I am not pointing fingers here; these are just the facts that reflect the true state of the profession. But my question is: Why? Why has the profession become so competitive, underhanded, and, dare I say, cutthroat? Wouldn't it be easier to accept each other and celebrate the diverse blend of people who comprise this glorious profession? What stops us? Is it out of fear that we'll lose money, status or perceived exclusivity? It is indeed a sad state of affairs if those are the reasons the profession is in this predicament. For one, I can think of few things less important in life than money and status, and exclusivity is subjective.
Despite the efforts of many to control the destiny of this profession, little has improved in terms of unity and morale. Massage therapists - many of whom, ironically, got into this profession to escape corporate political strife - are fed up with the constant negativity and mudslinging that has pervaded the industry. Perhaps the time has come for those "in charge" to relinquish some of that control and ask the massage therapists what they want. Because the constant fighting has only been successful in fanning the flames that have ignited more fighting and caused further alienation - nature's first clue. And, so far, attempts to steer and control the course of massage and bodywork have been to the detriment of the profession - nature's second clue. How many more clues will it take before the profession folds in on itself, leaving in its wake remnants of a once vibrant industry that was destined to surpass everyone's wildest expectations had we allowed nature to simply have its way?

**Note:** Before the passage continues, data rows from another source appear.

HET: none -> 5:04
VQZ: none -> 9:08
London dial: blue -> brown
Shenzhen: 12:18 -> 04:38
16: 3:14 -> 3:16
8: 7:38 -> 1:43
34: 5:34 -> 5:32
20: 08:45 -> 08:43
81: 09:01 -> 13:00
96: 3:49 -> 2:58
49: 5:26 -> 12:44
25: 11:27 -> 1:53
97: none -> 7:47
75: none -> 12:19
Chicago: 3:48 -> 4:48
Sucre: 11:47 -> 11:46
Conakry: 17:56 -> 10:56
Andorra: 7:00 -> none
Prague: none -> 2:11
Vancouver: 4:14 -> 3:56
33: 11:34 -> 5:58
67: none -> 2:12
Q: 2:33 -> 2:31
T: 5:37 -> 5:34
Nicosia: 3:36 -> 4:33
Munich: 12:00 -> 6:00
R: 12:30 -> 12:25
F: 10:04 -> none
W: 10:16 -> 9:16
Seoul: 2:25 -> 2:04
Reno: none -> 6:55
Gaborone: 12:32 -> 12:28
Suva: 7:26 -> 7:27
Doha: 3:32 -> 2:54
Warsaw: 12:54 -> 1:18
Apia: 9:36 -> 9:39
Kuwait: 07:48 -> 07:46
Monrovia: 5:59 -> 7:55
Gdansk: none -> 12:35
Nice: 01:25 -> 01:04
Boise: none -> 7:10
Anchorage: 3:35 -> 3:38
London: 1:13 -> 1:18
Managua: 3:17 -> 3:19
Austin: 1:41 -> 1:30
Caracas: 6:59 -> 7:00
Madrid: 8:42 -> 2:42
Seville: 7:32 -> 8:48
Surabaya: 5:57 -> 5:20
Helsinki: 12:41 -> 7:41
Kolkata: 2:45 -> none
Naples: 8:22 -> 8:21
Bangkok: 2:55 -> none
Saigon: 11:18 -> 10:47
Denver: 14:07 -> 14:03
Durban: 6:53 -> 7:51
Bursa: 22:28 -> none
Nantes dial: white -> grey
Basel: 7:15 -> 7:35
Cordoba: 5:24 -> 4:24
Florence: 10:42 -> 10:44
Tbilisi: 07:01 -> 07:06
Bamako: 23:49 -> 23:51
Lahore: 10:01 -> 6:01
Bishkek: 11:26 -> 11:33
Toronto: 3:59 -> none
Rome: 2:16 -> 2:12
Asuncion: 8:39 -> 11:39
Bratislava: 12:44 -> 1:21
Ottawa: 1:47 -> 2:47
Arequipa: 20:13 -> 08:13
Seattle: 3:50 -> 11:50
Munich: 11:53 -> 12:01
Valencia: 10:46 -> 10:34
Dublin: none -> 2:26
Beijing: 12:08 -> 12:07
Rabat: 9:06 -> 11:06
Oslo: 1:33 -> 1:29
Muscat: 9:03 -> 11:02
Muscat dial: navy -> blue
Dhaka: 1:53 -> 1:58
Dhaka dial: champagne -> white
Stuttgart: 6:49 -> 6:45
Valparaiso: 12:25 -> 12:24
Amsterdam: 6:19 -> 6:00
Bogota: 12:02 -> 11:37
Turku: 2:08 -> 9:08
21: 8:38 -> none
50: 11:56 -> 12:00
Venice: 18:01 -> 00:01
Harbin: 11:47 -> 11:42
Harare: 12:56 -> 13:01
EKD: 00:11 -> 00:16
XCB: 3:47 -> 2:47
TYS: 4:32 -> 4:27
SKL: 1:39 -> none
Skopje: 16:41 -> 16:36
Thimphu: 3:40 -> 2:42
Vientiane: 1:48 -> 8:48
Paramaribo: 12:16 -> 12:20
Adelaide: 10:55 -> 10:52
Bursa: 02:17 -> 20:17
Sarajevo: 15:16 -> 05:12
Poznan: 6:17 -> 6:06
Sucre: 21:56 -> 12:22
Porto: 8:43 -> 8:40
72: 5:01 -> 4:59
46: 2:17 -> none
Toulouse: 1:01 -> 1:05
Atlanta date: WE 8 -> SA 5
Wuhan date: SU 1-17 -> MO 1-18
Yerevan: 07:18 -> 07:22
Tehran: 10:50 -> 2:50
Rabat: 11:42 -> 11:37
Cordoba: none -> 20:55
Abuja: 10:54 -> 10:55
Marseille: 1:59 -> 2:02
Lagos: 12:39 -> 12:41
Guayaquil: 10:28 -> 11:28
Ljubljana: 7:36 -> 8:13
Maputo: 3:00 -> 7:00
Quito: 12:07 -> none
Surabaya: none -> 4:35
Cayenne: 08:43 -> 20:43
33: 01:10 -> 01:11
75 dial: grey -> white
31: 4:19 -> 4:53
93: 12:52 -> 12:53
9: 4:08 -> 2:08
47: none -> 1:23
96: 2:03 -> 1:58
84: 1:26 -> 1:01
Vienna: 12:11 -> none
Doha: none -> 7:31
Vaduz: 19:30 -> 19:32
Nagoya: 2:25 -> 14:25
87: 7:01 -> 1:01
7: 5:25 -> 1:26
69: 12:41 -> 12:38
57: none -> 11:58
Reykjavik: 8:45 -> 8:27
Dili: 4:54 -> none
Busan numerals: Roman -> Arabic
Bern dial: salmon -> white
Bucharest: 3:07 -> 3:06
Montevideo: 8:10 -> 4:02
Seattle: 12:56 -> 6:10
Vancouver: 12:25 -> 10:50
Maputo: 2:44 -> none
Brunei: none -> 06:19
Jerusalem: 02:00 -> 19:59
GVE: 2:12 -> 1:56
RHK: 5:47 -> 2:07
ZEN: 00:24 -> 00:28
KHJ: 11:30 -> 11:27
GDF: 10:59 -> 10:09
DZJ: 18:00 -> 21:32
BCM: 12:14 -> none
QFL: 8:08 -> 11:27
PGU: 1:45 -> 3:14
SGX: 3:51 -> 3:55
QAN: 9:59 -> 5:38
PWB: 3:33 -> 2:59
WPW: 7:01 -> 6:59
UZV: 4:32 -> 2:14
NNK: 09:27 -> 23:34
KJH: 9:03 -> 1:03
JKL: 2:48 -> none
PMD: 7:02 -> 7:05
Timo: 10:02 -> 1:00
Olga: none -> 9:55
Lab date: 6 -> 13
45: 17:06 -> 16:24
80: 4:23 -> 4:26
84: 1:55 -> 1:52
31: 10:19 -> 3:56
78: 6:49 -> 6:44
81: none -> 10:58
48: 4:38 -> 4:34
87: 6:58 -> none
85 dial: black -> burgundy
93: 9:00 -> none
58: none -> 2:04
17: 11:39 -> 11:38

I have been the managing editor of Massage Today for over two years and have loved every minute. But, as my friend says, everything has a divine end. Indeed, my journey is taking yet another turn and my time here has come to an end. While I look forward to an exciting new future, my departure from Massage Today is bittersweet. It has been such an honor to contribute to the growth of this wonderful profession. I have had the pleasure of meeting so many of you, and I can say with all sincerity that I have never met so many people so entirely dedicated to their life's work. Thank you for welcoming me into your family and allowing me the privilege to work on your behalf. I look forward to watching the profession grow in new, positive directions and I am confident that the best is still yet to come.